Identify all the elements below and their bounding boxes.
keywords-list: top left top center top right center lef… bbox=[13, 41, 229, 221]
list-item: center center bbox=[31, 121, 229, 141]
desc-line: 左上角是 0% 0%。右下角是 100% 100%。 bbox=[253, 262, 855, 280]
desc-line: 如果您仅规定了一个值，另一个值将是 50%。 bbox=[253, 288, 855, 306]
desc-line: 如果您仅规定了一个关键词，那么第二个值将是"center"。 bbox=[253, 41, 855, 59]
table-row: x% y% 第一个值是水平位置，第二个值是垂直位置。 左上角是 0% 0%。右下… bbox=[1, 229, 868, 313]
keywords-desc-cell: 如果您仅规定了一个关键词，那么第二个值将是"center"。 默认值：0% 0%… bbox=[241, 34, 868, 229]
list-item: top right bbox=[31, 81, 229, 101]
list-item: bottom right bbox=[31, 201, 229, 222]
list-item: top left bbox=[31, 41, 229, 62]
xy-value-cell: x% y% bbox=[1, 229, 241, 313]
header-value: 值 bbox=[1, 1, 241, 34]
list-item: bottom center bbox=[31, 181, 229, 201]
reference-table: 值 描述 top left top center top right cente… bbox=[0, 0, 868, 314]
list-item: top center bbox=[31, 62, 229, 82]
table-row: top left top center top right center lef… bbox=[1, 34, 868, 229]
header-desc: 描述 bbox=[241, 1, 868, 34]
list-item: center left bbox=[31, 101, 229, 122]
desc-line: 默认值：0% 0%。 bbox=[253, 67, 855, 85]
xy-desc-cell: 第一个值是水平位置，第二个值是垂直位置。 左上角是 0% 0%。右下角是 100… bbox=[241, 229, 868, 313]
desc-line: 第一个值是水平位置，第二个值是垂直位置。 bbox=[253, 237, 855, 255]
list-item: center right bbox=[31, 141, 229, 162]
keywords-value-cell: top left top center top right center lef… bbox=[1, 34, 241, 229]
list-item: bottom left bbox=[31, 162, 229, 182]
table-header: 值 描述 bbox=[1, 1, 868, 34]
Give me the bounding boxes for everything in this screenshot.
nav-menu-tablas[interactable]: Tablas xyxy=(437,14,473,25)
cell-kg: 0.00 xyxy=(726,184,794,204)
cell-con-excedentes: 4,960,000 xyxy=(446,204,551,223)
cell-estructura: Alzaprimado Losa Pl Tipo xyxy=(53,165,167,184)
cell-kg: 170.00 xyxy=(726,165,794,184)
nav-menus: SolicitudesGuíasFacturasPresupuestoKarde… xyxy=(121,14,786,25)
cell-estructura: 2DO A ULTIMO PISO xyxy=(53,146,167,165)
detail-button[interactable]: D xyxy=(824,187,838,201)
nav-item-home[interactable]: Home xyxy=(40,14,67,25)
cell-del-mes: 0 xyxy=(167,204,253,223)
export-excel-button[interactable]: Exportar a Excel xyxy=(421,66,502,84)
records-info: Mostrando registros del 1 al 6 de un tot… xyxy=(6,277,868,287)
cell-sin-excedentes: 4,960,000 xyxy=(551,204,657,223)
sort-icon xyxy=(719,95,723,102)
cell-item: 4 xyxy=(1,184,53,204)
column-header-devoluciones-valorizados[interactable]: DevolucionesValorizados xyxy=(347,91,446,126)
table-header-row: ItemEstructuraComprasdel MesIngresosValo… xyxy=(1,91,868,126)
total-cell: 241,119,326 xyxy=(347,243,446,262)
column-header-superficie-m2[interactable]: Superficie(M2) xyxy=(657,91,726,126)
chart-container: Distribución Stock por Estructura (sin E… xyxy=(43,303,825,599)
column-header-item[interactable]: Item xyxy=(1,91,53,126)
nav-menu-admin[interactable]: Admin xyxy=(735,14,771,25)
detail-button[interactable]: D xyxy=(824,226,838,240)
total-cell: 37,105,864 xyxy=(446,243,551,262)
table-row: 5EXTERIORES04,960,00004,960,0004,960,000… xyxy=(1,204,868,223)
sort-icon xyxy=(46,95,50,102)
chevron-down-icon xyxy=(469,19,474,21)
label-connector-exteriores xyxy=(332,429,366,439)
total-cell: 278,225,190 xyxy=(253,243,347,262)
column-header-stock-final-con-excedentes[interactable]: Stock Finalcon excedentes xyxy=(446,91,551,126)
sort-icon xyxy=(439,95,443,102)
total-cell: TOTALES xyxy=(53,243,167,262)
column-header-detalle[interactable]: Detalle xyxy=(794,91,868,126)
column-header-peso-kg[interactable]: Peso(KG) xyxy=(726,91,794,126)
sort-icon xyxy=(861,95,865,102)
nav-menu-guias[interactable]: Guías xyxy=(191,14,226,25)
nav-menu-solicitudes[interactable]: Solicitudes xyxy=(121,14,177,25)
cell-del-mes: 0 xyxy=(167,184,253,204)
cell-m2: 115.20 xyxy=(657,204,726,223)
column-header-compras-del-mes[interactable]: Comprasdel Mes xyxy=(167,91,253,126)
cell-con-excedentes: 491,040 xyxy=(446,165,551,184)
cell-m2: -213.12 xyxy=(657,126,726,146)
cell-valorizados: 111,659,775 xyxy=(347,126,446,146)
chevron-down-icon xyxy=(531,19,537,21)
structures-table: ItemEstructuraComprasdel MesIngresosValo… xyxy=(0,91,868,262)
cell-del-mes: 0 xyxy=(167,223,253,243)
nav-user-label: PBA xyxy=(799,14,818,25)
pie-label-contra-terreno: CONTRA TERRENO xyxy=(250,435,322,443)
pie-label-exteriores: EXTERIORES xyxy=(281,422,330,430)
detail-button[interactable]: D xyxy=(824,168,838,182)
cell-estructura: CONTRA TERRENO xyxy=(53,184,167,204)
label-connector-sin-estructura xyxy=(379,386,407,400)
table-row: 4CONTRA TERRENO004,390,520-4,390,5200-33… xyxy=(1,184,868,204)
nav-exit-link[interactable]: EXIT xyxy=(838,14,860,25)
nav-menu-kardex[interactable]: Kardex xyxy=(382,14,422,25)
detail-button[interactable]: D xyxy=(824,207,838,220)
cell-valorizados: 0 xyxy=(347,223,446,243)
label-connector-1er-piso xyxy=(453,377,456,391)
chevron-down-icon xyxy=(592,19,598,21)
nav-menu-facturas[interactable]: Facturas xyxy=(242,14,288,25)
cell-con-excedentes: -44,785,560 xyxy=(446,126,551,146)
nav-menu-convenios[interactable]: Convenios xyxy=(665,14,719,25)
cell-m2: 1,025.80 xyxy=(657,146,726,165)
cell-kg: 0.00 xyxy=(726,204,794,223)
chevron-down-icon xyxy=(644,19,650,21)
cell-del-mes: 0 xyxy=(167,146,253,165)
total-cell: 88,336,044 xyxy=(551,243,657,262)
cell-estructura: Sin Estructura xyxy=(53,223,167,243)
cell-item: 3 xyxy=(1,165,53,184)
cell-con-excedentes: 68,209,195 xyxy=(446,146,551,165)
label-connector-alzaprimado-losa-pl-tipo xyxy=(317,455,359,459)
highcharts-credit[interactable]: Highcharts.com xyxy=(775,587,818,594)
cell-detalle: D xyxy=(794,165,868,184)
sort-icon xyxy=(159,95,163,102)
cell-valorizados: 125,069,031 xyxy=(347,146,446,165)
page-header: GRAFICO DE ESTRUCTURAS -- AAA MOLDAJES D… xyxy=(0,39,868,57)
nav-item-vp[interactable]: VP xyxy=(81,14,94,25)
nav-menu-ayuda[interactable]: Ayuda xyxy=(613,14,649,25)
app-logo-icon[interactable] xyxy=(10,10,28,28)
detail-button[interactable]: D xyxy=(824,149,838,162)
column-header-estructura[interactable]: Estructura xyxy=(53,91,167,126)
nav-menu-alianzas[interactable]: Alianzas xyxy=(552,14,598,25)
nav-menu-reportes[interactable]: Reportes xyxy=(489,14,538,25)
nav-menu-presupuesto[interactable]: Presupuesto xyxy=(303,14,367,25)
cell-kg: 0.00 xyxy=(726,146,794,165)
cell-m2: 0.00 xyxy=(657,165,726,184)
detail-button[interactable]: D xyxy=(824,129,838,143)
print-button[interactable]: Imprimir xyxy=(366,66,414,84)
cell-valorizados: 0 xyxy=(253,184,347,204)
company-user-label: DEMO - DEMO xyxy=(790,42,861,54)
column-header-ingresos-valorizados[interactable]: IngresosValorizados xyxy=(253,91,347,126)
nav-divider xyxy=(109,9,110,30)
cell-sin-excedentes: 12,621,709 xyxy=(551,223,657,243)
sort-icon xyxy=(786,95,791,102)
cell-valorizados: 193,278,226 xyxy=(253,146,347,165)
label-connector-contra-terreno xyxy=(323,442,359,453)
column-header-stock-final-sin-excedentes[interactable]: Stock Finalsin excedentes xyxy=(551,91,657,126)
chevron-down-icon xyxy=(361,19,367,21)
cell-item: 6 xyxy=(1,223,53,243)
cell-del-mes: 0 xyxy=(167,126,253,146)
---+---
BRIEF: Search the records for the word "excedentes" and copy out every line that holds it.

TASK ANSWER:
cell-con-excedentes: 4,960,000 xyxy=(446,204,551,223)
cell-sin-excedentes: 4,960,000 xyxy=(551,204,657,223)
column-header-stock-final-con-excedentes[interactable]: Stock Finalcon excedentes xyxy=(446,91,551,126)
cell-con-excedentes: 491,040 xyxy=(446,165,551,184)
cell-con-excedentes: -44,785,560 xyxy=(446,126,551,146)
cell-con-excedentes: 68,209,195 xyxy=(446,146,551,165)
cell-sin-excedentes: 12,621,709 xyxy=(551,223,657,243)
column-header-stock-final-sin-excedentes[interactable]: Stock Finalsin excedentes xyxy=(551,91,657,126)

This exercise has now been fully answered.